Diagnostic value of CT radiomics in lung cancer associated with cystic airspaces

AI Jiangshan1, GAO Huijiang1, AI Shiwen2, LI Hengyan3, SHI Guodong1, WEI Yucheng1   

  1. 1. Department of Thoracic Surgery, The Affiliated Hospital of Qingdao University, Qingdao 266003, Shandong, China;
    2. Department of Thoracic Surgery, Affiliated Hospital of Jining Medical University, Jining 272007, Shandong, China;
    3. Department of Radiology, Affiliated Hospital of Jining Medical University, Jining 272007, Shandong, China
  • Published:2024-01-11

Abstract: Objective To develop a prediction model based on clinical features and preoperative computed tomography(CT), which would serve as a non-invasive method for diagnosing lung cancers associated with cystic airspaces(LCCA). Methods Clinical data of patients undergoing surgery during Jan. 2020 and Dec. 2021 were retrospectively reviewed. A total of 296 patients were enrolled and divided into LCCA group and benign group. Radiomics features were extracted from lesions on preoperative CT images, and clinicopathological characteristics were carefully analyzed. The aforementioned features were used to construct a diagnostic model with random forest algorithm following feature reduction. The 214 patients from the Affiliated Hospital of Qingdao University underwent training and internal verification(D1). The remaining 82 patients from the Affiliated Hospital of Jining Medical College served as an independent external validation cohort(D2). The classification ability of the model was evaluated with receiver operating characteristic(ROC)curve, calibration curve and decision curve analysis(DCA). Results There were no other significant differences between the two groups in clinical features except that the LCCA group averaged older than the benign group(60.12±9.95 vs. 50.86±13.66, P<0.001).
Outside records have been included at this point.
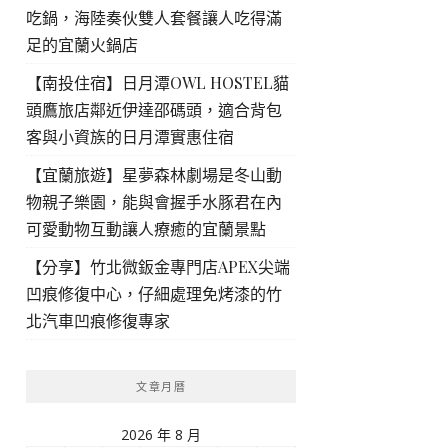
吃鍋，海陸奏伙雙人套餐讓人吃得滿
足的宜蘭火鍋店
【南投住宿】日月潭OWL HOSTEL貓
頭鷹旅店鄰近伊達邵碼頭，適合背包
客與小資族的日月潭實惠住宿
【宜蘭旅遊】星夢森林劇場是冬山動
物親子樂園，能與會握手水豚君在內
可愛動物互動讓人療癒的宜蘭景點
【分享】竹北微鈑金專門店APEX尖端
凹痕修復中心，仔細處理免烤漆的竹
北汽車凹痕修復專家
文章月曆
2026 年 8 月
After radiomic features were screened, the following features were obtained, including shape flatness, robust mean absolute deviation and difference variance. The model demonstrated superior performance in discriminating LCCA in both D1(AUC 0.97)and D2(AUC 0.74), with accuracy, sensitivity and specificity on D1 being 0.92, 0.85 and 0.99, respectively. Conclusion We have developed and externally validated a practical model that can accurately differentiate LCCA from benign lesions. This innovative approach may serve as a new non-invasive diagnostic tool for LCCA.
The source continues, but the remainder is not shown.